Funnily enough, it was a camera store, Drescher Foto, which sold a sketchy mix of antique and new video, 16 mm and still cameras stacked alluringly in the window. “They all pointed to the side, so you could see how pretty they were. Except one, up high in the corner. It pointed out to the street, and a little red light on it glowed. The owner had set up his own security system.”
“Very nice,” she said as she tipped the bottle for examination; it was empty. “Want me to call down for another?”
“Please.”
After she’d made the call, she settled back on the bed while he took a seat at the desk, which looked out over Berlin’s busy nightlife; shouts and car engines rose up to them.
“Of course,” he said, “Drescher Foto was closed. So I checked the list of names for the apartments overhead.”
“Let me guess: There was a Drescher residing in the building.”
“You should be a detective, Fraulein Schwartz.”
“Was he happy to meet you?”
“I wouldn’t say that.”
Herr Drescher turned out to be a recluse, dividing his time between his shop and a filthy apartment stacked to the ceiling with mini DV cassettes and four televisions for watching the world pass by his store.
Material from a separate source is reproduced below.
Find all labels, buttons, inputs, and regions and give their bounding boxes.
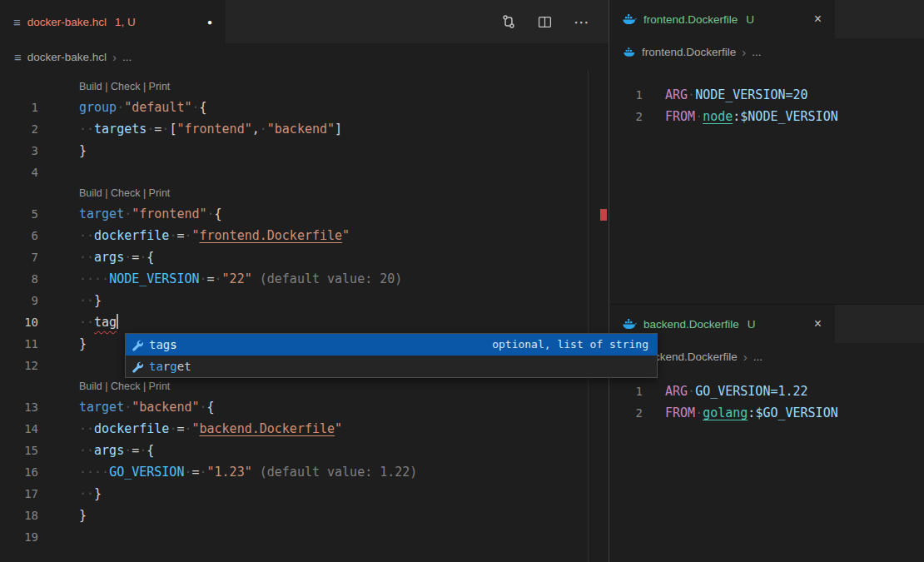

Paranoid, perhaps, because at first he wouldn’t let Oskar come up. “I told him where I was from, and that seemed to cause more trouble than it solved. I had to finally threaten him with a search warrant-which, given what’s probably on some of those cassettes, worried him more than anything else.”
“I can imagine.”
After a conversation stalled by long silences and evasions, Herr Drescher finally admitted to having the tape from that day. Oskar asked if, when he heard about the missing girl, he had considered showing the tape to the authorities. All he would say was, “It’s none of my business. I keep to myself.”
Looking around the apartment, full of dirty plates balanced precariously on columns of cassettes, Oskar had no reason to doubt it.
“So we sat down and looked at it together. As you’ll see, the quality’s excellent, and it’s all time-coded. Better than that, there’s a perfect view of the entrance to the courtyard.”